La dernière réforme majeure de la structure de tarification en aide juridique remonte à 1996. Me Élizabeth Ménard ne mâche pas ses mots : elle réclame un « changement d’idéologie par rapport à l’aide juridique » de la part du ministère de la Justice.

Ce n’est pas normal qu’on ait un système de justice à deux vitesses, un pour les pauvres et l’autre pour les riches.

Me Élizabeth Ménard, présidente de l’AADM

Pour se faire entendre, les avocats de la défense boycottent depuis le 20 juin tous les dossiers qui concernent les agressions sexuelles ou la violence conjugale. Me Ménard est consciente que cela contribue au problème qu’elle combat, mais considère que ce « moyen de pression » est « nécessaire » pour la mise en place d’une nouvelle réforme.

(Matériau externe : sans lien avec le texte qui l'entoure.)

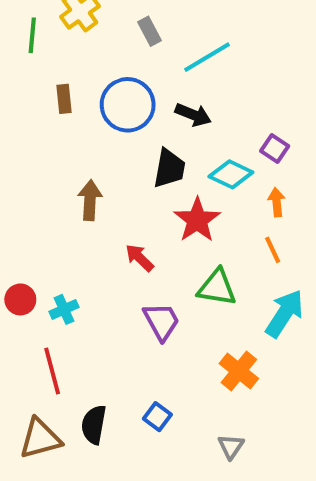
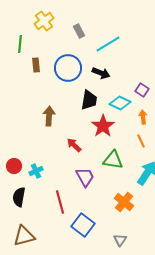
green line: (32, 35) -> (20, 44), moved
red line: (52, 371) -> (60, 202), moved
blue square: (157, 417) -> (83, 225), size x1.6
black semicircle: (94, 425) -> (19, 197), moved

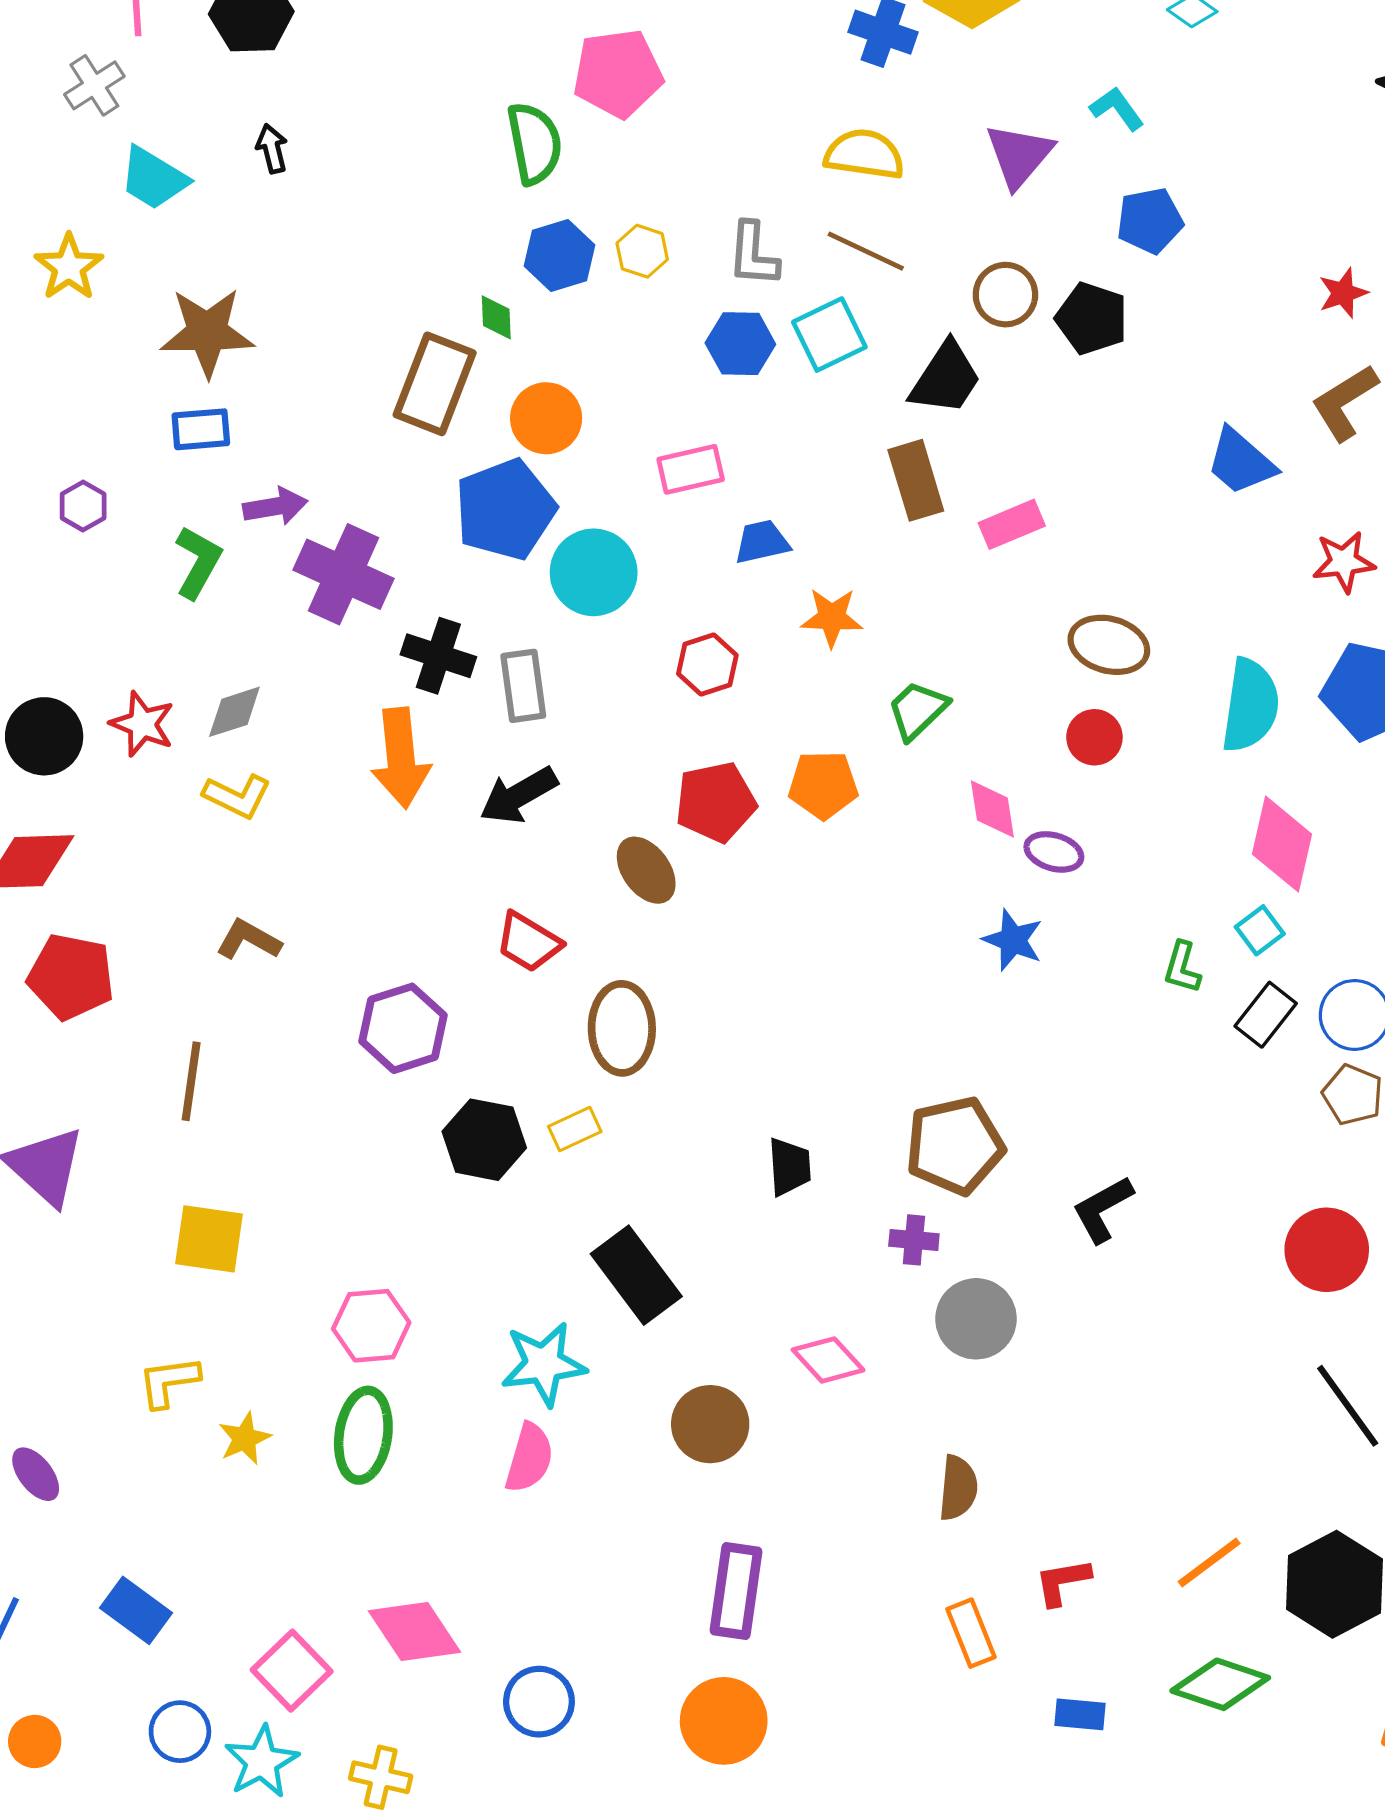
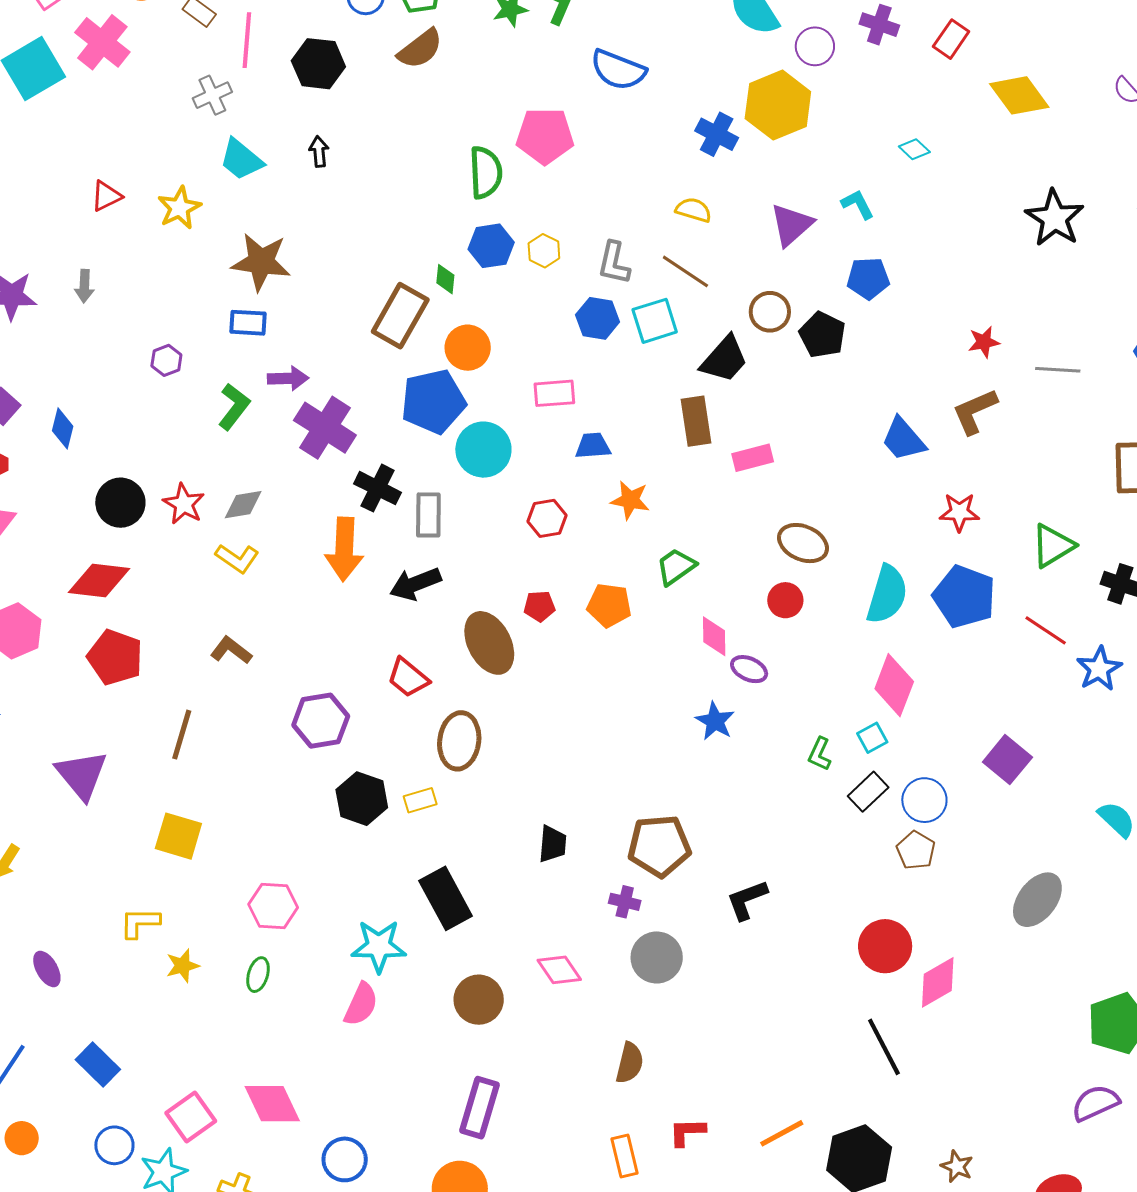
yellow semicircle: (864, 154) -> (694, 210), size x0.7
red pentagon: (716, 802) -> (539, 606), size x0.6
brown ellipse: (646, 870) -> (489, 643), size x1.4
green ellipse: (363, 1435) -> (258, 975), size x0.6

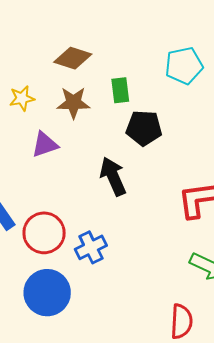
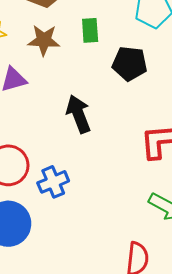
black pentagon: (144, 128) -> (130, 64), moved

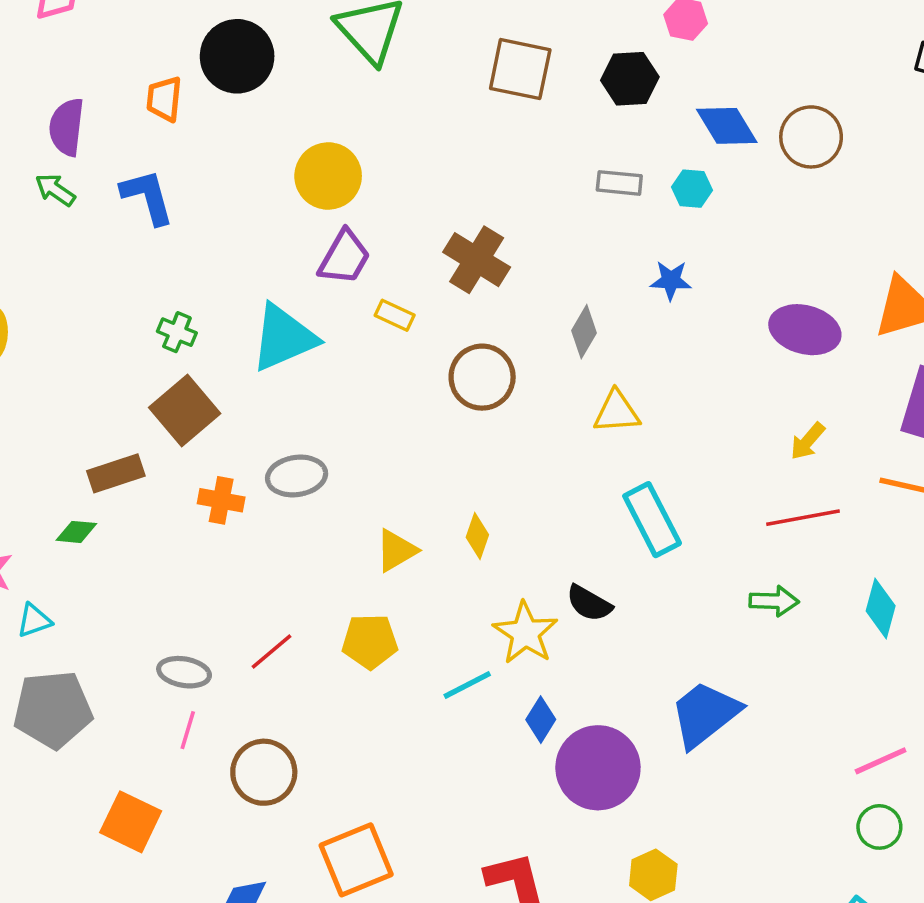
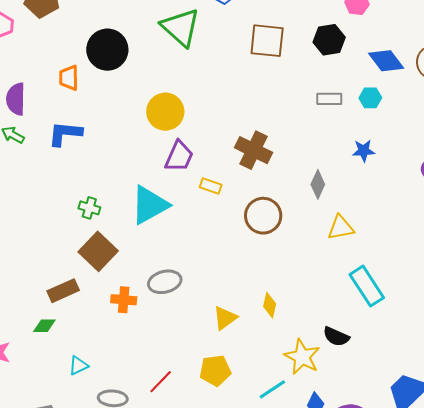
blue L-shape: (147, 197) -> (65, 134), turned -63
cyan triangle: (34, 621) -> (78, 366), moved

Me Élizabeth Ménard n’a « pas de montant en tête », mais elle désire que le gouvernement leur propose une rémunération « significativement plus élevée ». Si aucune action n’est prise, prévient-elle, l’AADM tiendra un vote pour mettre sur la glace toutes les demandes en aide juridique à sa prochaine assemblée, le 6 juillet.

Le ministère de la Justice n’avait pas répondu à La Presse au moment de publier.